Anna Dorris

Year
Anna Verona Dorris

Contact Information



Biography

In 1922 Anna Verona Dorris was appointed as the first long-term geography instructor. Educated at the University of California and Columbia University, Dorris's original title was Supervisor of Visual Instruction (cartography and map interpretation); she later became Director of Visual Instruction, establishing the audio-visual center on campus (now Academic Technology), and Assistant Professor of Geography. Her 1928 book Visual Instruction in the Public Schools was a pioneer work in visual instruction; Dorris was president of Visual Instruction for the National Education Association (NEA) from 1927 to 1929.  For more about her work as a pioneer in visual instruction see Wendell G. Johnson's 2008 article "Anna Verona Dorris and the Visual Instruction Movement, 1918-1928, Tech Trends 52(4): 51-58. In the 1920s, Dorris taught such courses as Human Geography, Economic Geography, Geography of the Americas, and The New Point of View in Teaching Geography.
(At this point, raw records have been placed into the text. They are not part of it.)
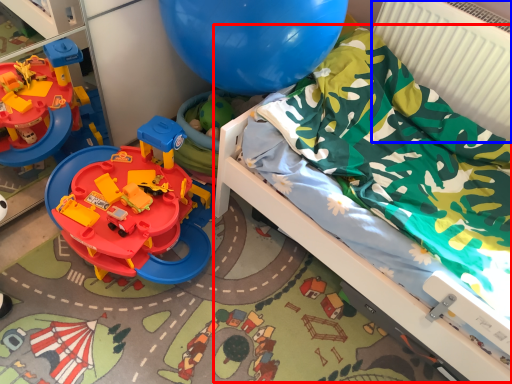 Question: Which of the following is the closest to the observer, bed (highlighted by a red box) or radiator (highlighted by a blue box)?

Choices:
 (A) bed
 (B) radiator

Answer: (A) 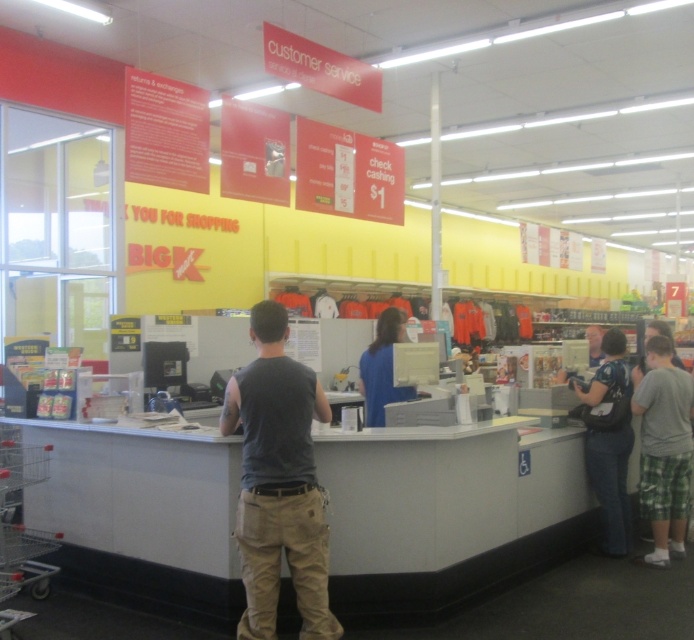 Question: Does denim pants at lower right appear over blue fabric shirt at center?

Choices:
 (A) no
 (B) yes

Answer: (A)

Question: Estimate the real-world distances between objects in this image. Which object is closer to the blue fabric shirt at center?

Choices:
 (A) denim pants at lower right
 (B) gray cotton tank top at center

Answer: (B)

Question: Which point appears closest to the camera in this image?

Choices:
 (A) (620, 522)
 (B) (393, 314)
 (C) (255, 608)

Answer: (C)

Question: Considering the relative positions of denim pants at lower right and blue fabric shirt at center in the image provided, where is denim pants at lower right located with respect to blue fabric shirt at center?

Choices:
 (A) below
 (B) above

Answer: (A)

Question: Considering the relative positions of gray cotton tank top at center and denim pants at lower right in the image provided, where is gray cotton tank top at center located with respect to denim pants at lower right?

Choices:
 (A) right
 (B) left

Answer: (B)

Question: Which point is farther to the camera?

Choices:
 (A) blue fabric shirt at center
 (B) denim pants at lower right

Answer: (B) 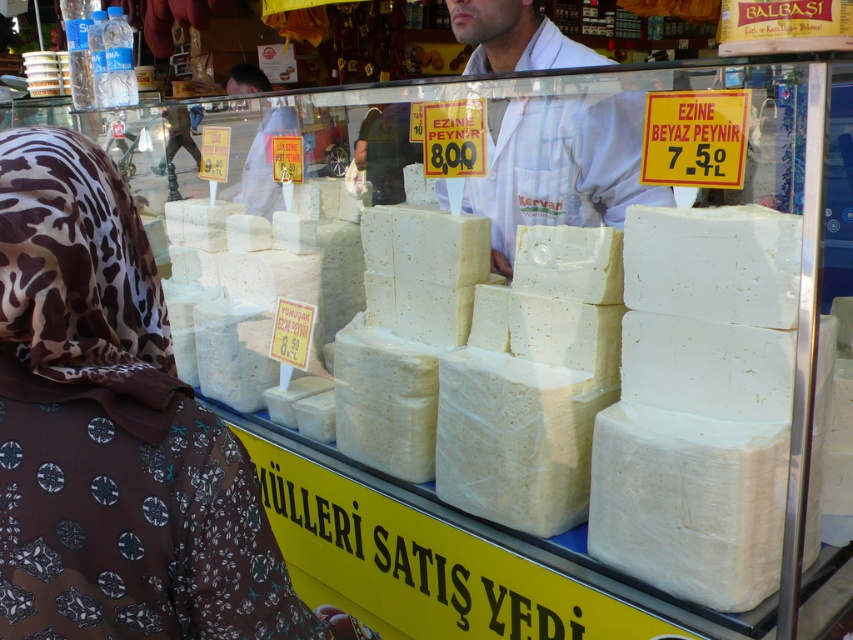 From the picture: You are a customer at the cheese stall and want to buy the white crumbly cheese at center. The vendor mentions that the white lab coat at center is part of their promotional display. Which item is bigger in size?

The white crumbly cheese at center is larger in size compared to the white lab coat at center.

You are a customer at the cheese stall and need to choose between the brown printed fabric at lower left and the white lab coat at center. Which item is smaller in size?

The brown printed fabric at lower left is smaller in size compared to the white lab coat at center. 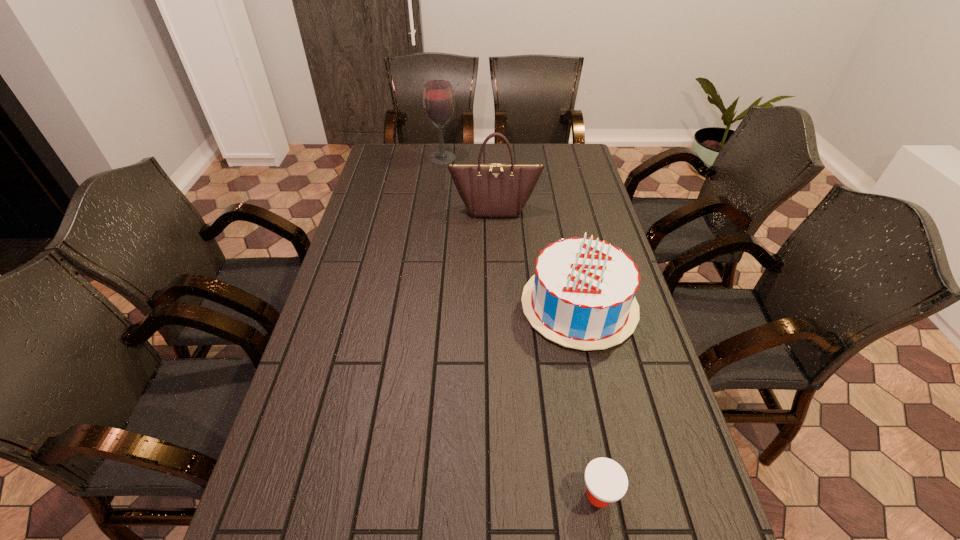 Locate an element on the screen. vacant region that satisfies the following two spatial constraints: 1. on the front-facing side of the handbag; 2. on the left side of the third tallest object is located at coordinates (498, 306).

This screenshot has width=960, height=540. Identify the location of free spot that satisfies the following two spatial constraints: 1. on the front-facing side of the birthday cake; 2. on the left side of the handbag. (498, 306). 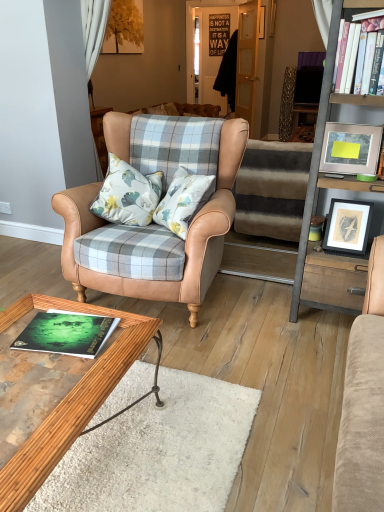 Where is `wooden framed print at right, the 1th picture frame ordered from the bottom`? The height and width of the screenshot is (512, 384). wooden framed print at right, the 1th picture frame ordered from the bottom is located at coordinates (347, 227).

Identify the location of wooden polished coffee table at lower left. (68, 398).

Describe the element at coordinates (272, 189) in the screenshot. I see `striped carpet at center` at that location.

Find the location of a particular element. This screenshot has height=512, width=384. matte white picture frame at upper right, which is the second picture frame from bottom to top is located at coordinates (350, 149).

This screenshot has width=384, height=512. Find the location of `metallic gray ladder at right`. metallic gray ladder at right is located at coordinates (317, 180).

This screenshot has width=384, height=512. In order to click on green matte book at lower left, the first book positioned from the bottom in this screenshot , I will do `click(66, 333)`.

I want to click on leather armchair at center, so click(x=186, y=238).

Locate an element on the screen. This screenshot has height=512, width=384. wooden framed print at right, the 1th picture frame ordered from the bottom is located at coordinates (347, 227).

What's the angular difference between wooden framed print at right, the 1th picture frame ordered from the bottom, and leather armchair at center's facing directions?

There is a 1.22-degree angle between the facing directions of wooden framed print at right, the 1th picture frame ordered from the bottom, and leather armchair at center.

Looking at this image, can you see wooden framed print at right, the 1th picture frame ordered from the bottom, touching leather armchair at center?

No, wooden framed print at right, the 1th picture frame ordered from the bottom, is not touching leather armchair at center.

Between wooden framed print at right, which is counted as the second picture frame, starting from the top, and leather armchair at center, which one is positioned behind?

wooden framed print at right, which is counted as the second picture frame, starting from the top, is further from the camera.

Considering the relative sizes of wooden framed print at right, the 1th picture frame ordered from the bottom, and leather armchair at center in the image provided, is wooden framed print at right, the 1th picture frame ordered from the bottom, bigger than leather armchair at center?

Actually, wooden framed print at right, the 1th picture frame ordered from the bottom, might be smaller than leather armchair at center.

Is striped carpet at center facing away from white hardcover book at upper right, the first book viewed from the right?

No, striped carpet at center is not facing the opposite direction of white hardcover book at upper right, the first book viewed from the right.

Is striped carpet at center positioned in front of white hardcover book at upper right, which is the 1th book from top to bottom?

No, striped carpet at center is further to the viewer.

From a real-world perspective, is striped carpet at center below white hardcover book at upper right, which is the 1th book from top to bottom?

Yes, from a real-world perspective, striped carpet at center is beneath white hardcover book at upper right, which is the 1th book from top to bottom.

Does green matte book at lower left, the first book positioned from the bottom, have a greater width compared to metallic gray ladder at right?

No, green matte book at lower left, the first book positioned from the bottom, is not wider than metallic gray ladder at right.

Relative to metallic gray ladder at right, is green matte book at lower left, acting as the 1th book starting from the front, in front or behind?

Visually, green matte book at lower left, acting as the 1th book starting from the front, is located in front of metallic gray ladder at right.

From a real-world perspective, does green matte book at lower left, acting as the 1th book starting from the front, sit lower than metallic gray ladder at right?

Yes, from a real-world perspective, green matte book at lower left, acting as the 1th book starting from the front, is under metallic gray ladder at right.

From the image's perspective, which is below, green matte book at lower left, the second book when ordered from top to bottom, or metallic gray ladder at right?

green matte book at lower left, the second book when ordered from top to bottom, is shown below in the image.

Which of these two, metallic gray ladder at right or wooden polished coffee table at lower left, stands taller?

metallic gray ladder at right.

Which object is positioned more to the left, metallic gray ladder at right or wooden polished coffee table at lower left?

wooden polished coffee table at lower left.

Based on the photo, which is in front, metallic gray ladder at right or wooden polished coffee table at lower left?

wooden polished coffee table at lower left.

Based on the photo, are metallic gray ladder at right and wooden polished coffee table at lower left located far from each other?

Yes, metallic gray ladder at right is far from wooden polished coffee table at lower left.

Is white hardcover book at upper right, which is the 1th book from top to bottom, not inside wooden framed print at right, the 1th picture frame ordered from the bottom?

Indeed, white hardcover book at upper right, which is the 1th book from top to bottom, is completely outside wooden framed print at right, the 1th picture frame ordered from the bottom.

Is white hardcover book at upper right, which is the 1th book from top to bottom, facing away from wooden framed print at right, the 1th picture frame ordered from the bottom?

No.

Which point is more forward, (342, 32) or (372, 207)?

The point (342, 32) is more forward.

Which object is closer to the camera taking this photo, white hardcover book at upper right, marked as the 2th book in a front-to-back arrangement, or wooden framed print at right, which is counted as the second picture frame, starting from the top?

white hardcover book at upper right, marked as the 2th book in a front-to-back arrangement, is more forward.

From a real-world perspective, who is located higher, leather armchair at center or metallic gray ladder at right?

In real-world perspective, metallic gray ladder at right is above.

In the scene shown: Is metallic gray ladder at right located within leather armchair at center?

No, leather armchair at center does not contain metallic gray ladder at right.

Which of these two, leather armchair at center or metallic gray ladder at right, is smaller?

Smaller between the two is metallic gray ladder at right.

Is leather armchair at center oriented towards metallic gray ladder at right?

No, leather armchair at center does not turn towards metallic gray ladder at right.

Looking at this image, are striped carpet at center and green matte book at lower left, acting as the 1th book starting from the front, far apart?

Yes, striped carpet at center and green matte book at lower left, acting as the 1th book starting from the front, are located far from each other.

From the picture: Is striped carpet at center inside or outside of green matte book at lower left, which is the second book from back to front?

striped carpet at center exists outside the volume of green matte book at lower left, which is the second book from back to front.

From the image's perspective, is striped carpet at center below green matte book at lower left, the 2th book when ordered from right to left?

No.

From the picture: Which object is thinner, striped carpet at center or green matte book at lower left, acting as the 1th book starting from the front?

green matte book at lower left, acting as the 1th book starting from the front, is thinner.

At what (x,y) coordinates should I click in order to perform the action: click on picture frame located below the leather armchair at center (from the image's perspective). Please return your answer as a coordinate pair (x, y). Image resolution: width=384 pixels, height=512 pixels. Looking at the image, I should click on (347, 227).

Identify the location of book above the striped carpet at center (from the image's perspective). (353, 47).

Considering their positions, is metallic gray ladder at right positioned closer to white hardcover book at upper right, which is the 1th book from top to bottom, than striped carpet at center?

The object closer to white hardcover book at upper right, which is the 1th book from top to bottom, is metallic gray ladder at right.

From the image, which object appears to be farther from matte white picture frame at upper right, placed as the 1th picture frame when sorted from top to bottom, striped carpet at center or metallic gray ladder at right?

striped carpet at center is positioned further to the anchor matte white picture frame at upper right, placed as the 1th picture frame when sorted from top to bottom.

Which object lies nearer to the anchor point matte white picture frame at upper right, which is the second picture frame from bottom to top, leather armchair at center or wooden polished coffee table at lower left?

leather armchair at center is closer to matte white picture frame at upper right, which is the second picture frame from bottom to top.

From the picture: Considering their positions, is metallic gray ladder at right positioned closer to matte white picture frame at upper right, which is the second picture frame from bottom to top, than striped carpet at center?

Based on the image, metallic gray ladder at right appears to be nearer to matte white picture frame at upper right, which is the second picture frame from bottom to top.

Looking at this image, when comparing their distances from leather armchair at center, does wooden polished coffee table at lower left or green matte book at lower left, the first book positioned from the bottom, seem closer?

The object closer to leather armchair at center is green matte book at lower left, the first book positioned from the bottom.

Estimate the real-world distances between objects in this image. Which object is further from leather armchair at center, wooden polished coffee table at lower left or wooden framed print at right, the 1th picture frame ordered from the bottom?

wooden polished coffee table at lower left.

From the image, which object appears to be farther from metallic gray ladder at right, green matte book at lower left, the 2th book when ordered from right to left, or leather armchair at center?

Among the two, green matte book at lower left, the 2th book when ordered from right to left, is located further to metallic gray ladder at right.

Looking at the image, which one is located closer to metallic gray ladder at right, striped carpet at center or leather armchair at center?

Her courses were offered by the Social Sciences unit, which housed Contemporary Civilization, Geography, Economics, History, Sociology and Government courses. Anna Dorris also offered Introduction to Geology and Physiography in the Physical Sciences unit. Dorris continued teaching Geography here until 1948, when she gained emeritus status.

In the 1934 faculty listings, she is noted to have done field work in Europe, North Africa, Asia, Mexico, Australia and South Seas.